## REQUIRED WORK
Among the entries that follow, find the lines containing the string "Kramer" and copy them.

====

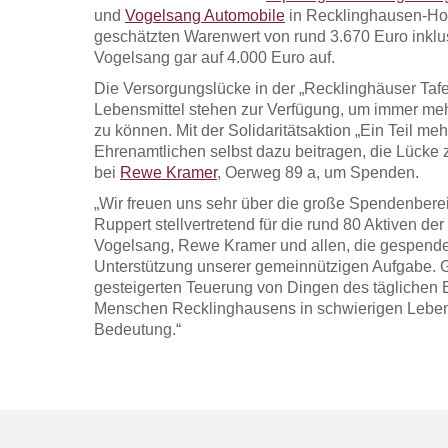
und
Vogelsang Automobile
in Recklinghausen-Hoc
geschätzten Warenwert von rund 3.670 Euro inklu
Vogelsang gar auf 4.000 Euro auf.
Die Versorgungslücke in der „Recklinghäuser Tafel
Lebensmittel stehen zur Verfügung, um immer me
zu können. Mit der Solidaritätsaktion „Ein Teil meh
Ehrenamtlichen selbst dazu beitragen, die Lücke 
bei
Rewe Kramer
, Oerweg 89 a, um Spenden.
„Wir freuen uns sehr über die große Spendenbereit
Ruppert stellvertretend für die rund 80 Aktiven de
Vogelsang, Rewe Kramer und allen, die gespendet
Unterstützung unserer gemeinnützigen Aufgabe. G
gesteigerten Teuerung von Dingen des täglichen
Menschen Recklinghausens in schwierigen Lebe
Bedeutung.“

====

## WRITTEN ANSWER
Rewe Kramer
Vogelsang, Rewe Kramer und allen, die gespendet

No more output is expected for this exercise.